To do. Directions for the data below: repeat exactly the lines from the one with "Mittelamerika: United States, Mexico, Bahamas" through the one with "Instagram でフォロー", both included, and omit all pictures.

Records for the task.

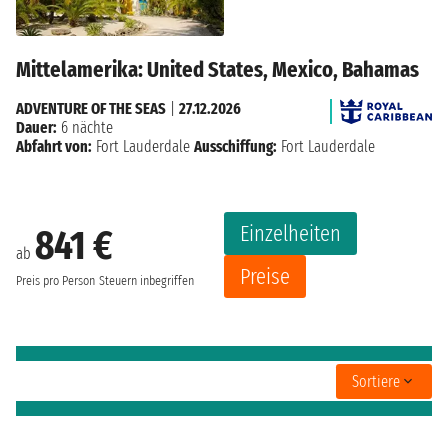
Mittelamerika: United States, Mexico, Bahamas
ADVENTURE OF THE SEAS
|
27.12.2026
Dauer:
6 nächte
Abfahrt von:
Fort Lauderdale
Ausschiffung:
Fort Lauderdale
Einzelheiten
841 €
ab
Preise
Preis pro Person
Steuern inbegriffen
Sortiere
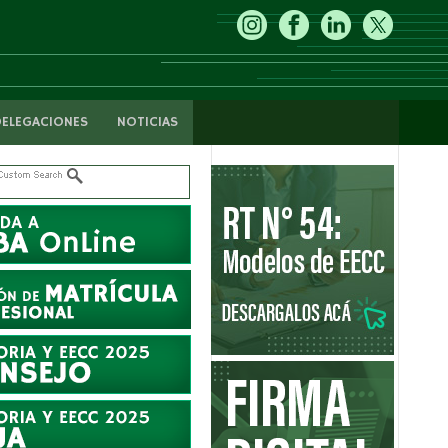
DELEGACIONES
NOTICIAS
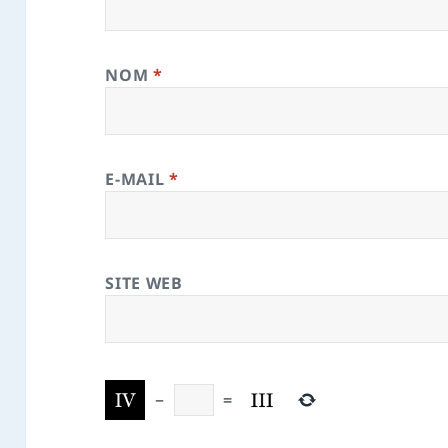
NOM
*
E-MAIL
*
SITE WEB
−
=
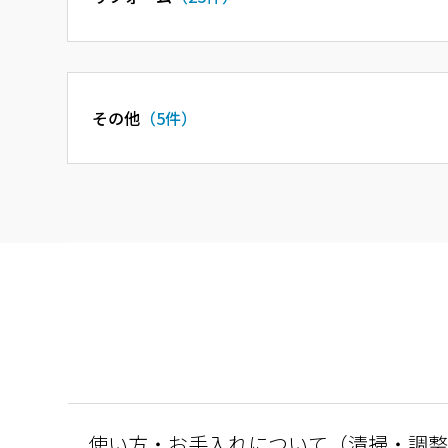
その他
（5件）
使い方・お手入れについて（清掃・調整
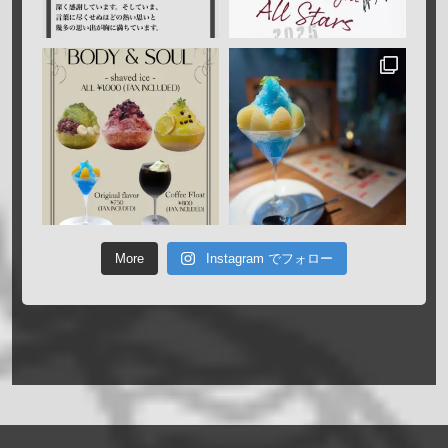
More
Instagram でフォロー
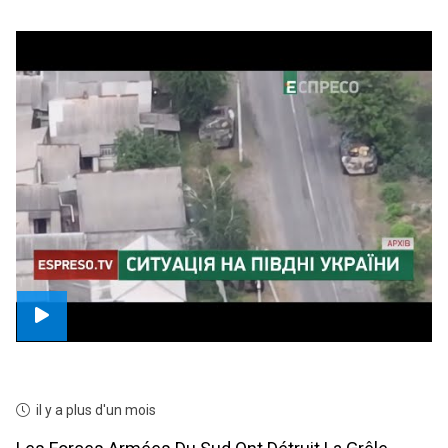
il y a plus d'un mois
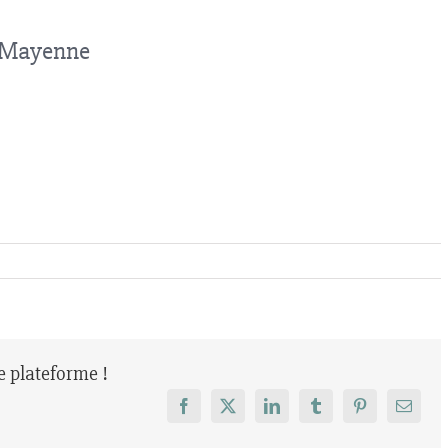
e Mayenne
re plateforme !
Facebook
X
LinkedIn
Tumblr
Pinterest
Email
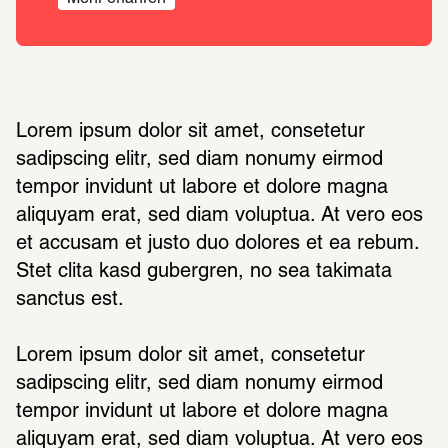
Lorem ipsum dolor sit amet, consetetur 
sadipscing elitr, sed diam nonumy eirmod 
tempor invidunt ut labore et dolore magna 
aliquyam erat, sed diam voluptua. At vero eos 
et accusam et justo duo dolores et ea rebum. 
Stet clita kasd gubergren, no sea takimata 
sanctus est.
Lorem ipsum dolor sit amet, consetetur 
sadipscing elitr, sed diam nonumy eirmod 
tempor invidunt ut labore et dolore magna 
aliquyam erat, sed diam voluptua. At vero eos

--

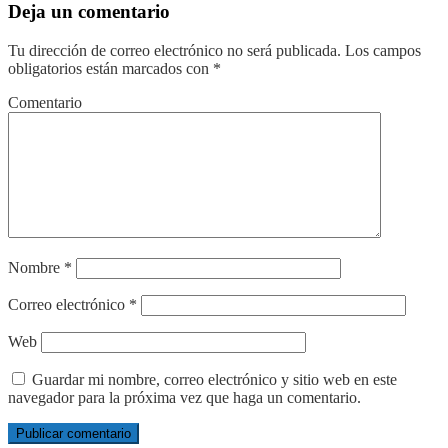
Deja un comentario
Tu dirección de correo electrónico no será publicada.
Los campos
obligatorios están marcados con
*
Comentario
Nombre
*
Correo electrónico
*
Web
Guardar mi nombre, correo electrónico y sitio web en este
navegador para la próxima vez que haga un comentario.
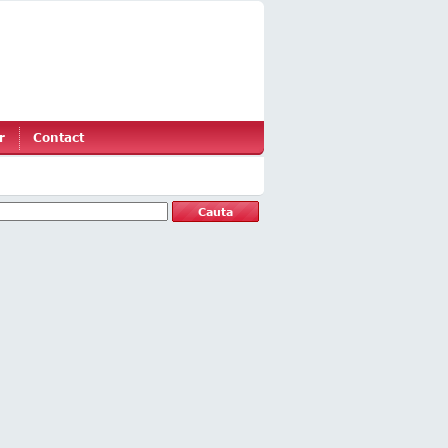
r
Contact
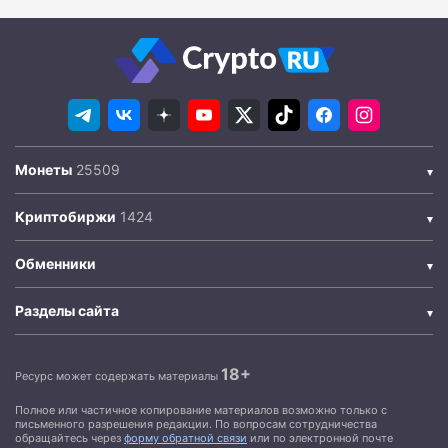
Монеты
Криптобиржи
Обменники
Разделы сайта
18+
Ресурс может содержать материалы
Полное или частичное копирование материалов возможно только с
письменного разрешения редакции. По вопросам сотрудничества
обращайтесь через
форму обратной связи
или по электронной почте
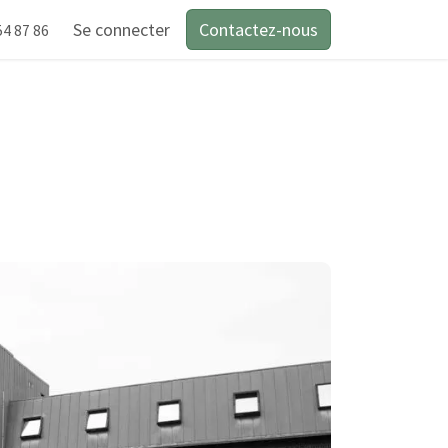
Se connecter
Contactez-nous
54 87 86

Task result.
Mittelamerika: United States, Mexico, Bahamas
ADVENTURE OF THE SEAS
|
27.12.2026
Dauer:
6 nächte
Abfahrt von:
Fort Lauderdale
Ausschiffung:
Fort Lauderdale
Einzelheiten
841 €
ab
Preise
Preis pro Person
Steuern inbegriffen
Sortiere
DELEGACIONES
NOTICIAS
NOM
*
E-MAIL
*
SITE WEB
−
=
その他
（5件）
使い方・お手入れについて（清掃・調整
More
Instagram でフォロー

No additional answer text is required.